• **WHAT IS NEEDED**:
Your result should be the lines holding the word "berlangsung", copied from the entries below.

• **AVAILABLE DATA**:
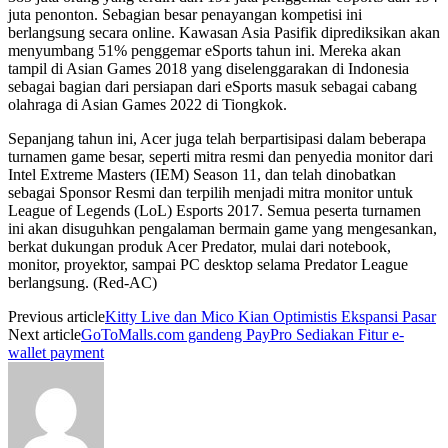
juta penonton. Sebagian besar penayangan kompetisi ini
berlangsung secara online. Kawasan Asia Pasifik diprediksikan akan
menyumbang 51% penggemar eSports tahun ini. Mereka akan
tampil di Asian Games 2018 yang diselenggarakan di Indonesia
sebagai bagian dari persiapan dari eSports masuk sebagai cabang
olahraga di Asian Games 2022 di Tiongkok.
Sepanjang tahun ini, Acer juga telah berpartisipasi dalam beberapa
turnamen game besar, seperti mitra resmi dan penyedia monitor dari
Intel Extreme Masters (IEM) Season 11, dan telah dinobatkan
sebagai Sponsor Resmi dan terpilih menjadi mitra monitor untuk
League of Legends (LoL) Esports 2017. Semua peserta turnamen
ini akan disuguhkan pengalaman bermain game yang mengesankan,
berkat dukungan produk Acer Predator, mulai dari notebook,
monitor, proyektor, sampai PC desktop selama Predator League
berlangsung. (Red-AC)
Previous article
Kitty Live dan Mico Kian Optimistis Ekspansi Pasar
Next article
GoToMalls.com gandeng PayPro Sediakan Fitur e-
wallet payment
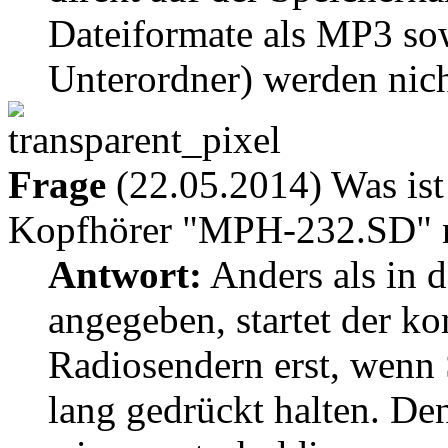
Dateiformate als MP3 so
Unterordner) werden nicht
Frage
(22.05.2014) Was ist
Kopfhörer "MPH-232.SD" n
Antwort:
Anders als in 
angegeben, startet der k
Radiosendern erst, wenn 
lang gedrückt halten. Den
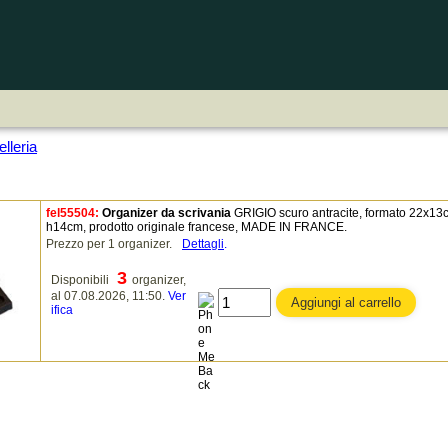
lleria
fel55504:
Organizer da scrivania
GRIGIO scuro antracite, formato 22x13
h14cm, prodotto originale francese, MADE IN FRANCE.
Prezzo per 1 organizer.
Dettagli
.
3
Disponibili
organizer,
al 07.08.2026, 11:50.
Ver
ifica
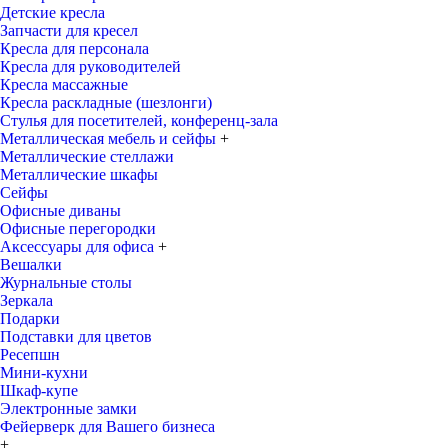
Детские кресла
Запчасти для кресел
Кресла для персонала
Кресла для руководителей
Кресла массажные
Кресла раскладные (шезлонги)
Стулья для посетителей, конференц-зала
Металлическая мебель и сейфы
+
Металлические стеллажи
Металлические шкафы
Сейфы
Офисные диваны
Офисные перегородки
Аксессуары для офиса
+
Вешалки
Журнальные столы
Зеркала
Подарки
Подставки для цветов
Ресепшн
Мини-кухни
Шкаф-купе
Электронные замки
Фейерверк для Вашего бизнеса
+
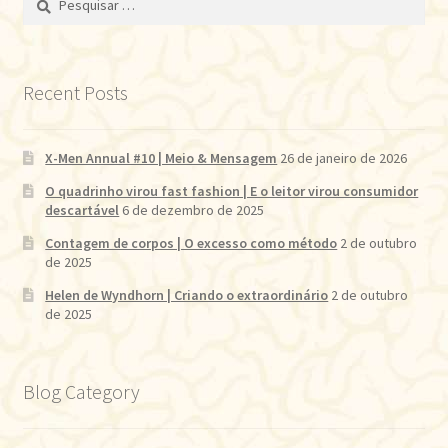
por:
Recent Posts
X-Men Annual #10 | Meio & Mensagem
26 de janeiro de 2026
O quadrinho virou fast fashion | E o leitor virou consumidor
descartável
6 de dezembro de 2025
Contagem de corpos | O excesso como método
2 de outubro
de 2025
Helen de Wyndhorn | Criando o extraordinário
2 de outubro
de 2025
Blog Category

...

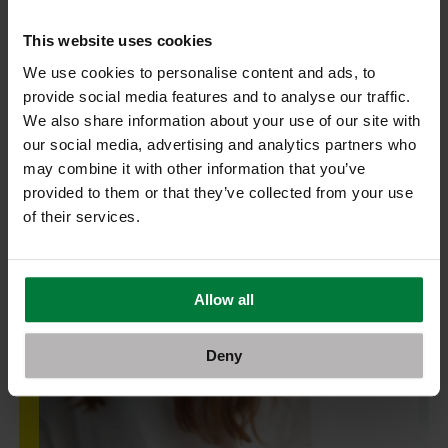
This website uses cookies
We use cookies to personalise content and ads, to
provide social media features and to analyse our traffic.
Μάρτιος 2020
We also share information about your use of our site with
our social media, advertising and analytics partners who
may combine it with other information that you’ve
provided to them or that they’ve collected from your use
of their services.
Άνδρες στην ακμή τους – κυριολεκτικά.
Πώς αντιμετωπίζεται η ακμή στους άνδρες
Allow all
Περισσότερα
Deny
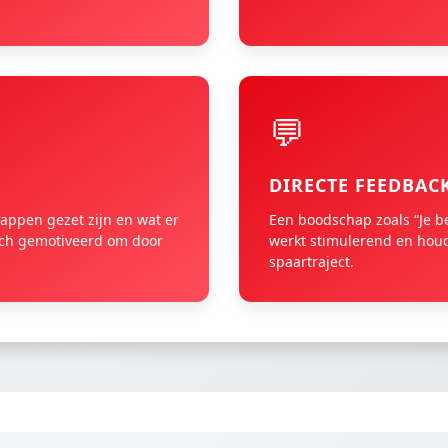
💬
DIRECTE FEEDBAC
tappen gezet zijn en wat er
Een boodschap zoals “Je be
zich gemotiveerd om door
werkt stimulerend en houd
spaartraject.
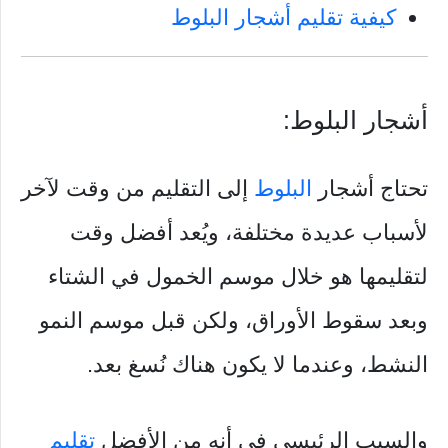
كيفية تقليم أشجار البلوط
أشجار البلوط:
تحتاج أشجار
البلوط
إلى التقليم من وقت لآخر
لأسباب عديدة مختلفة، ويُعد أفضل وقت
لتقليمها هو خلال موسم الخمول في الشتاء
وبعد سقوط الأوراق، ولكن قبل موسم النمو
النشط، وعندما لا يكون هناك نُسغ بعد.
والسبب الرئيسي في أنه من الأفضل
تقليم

• **RESPONSE FOR THIS EXERCISE**:
berlangsung secara online. Kawasan Asia Pasifik diprediksikan akan
berlangsung. (Red-AC)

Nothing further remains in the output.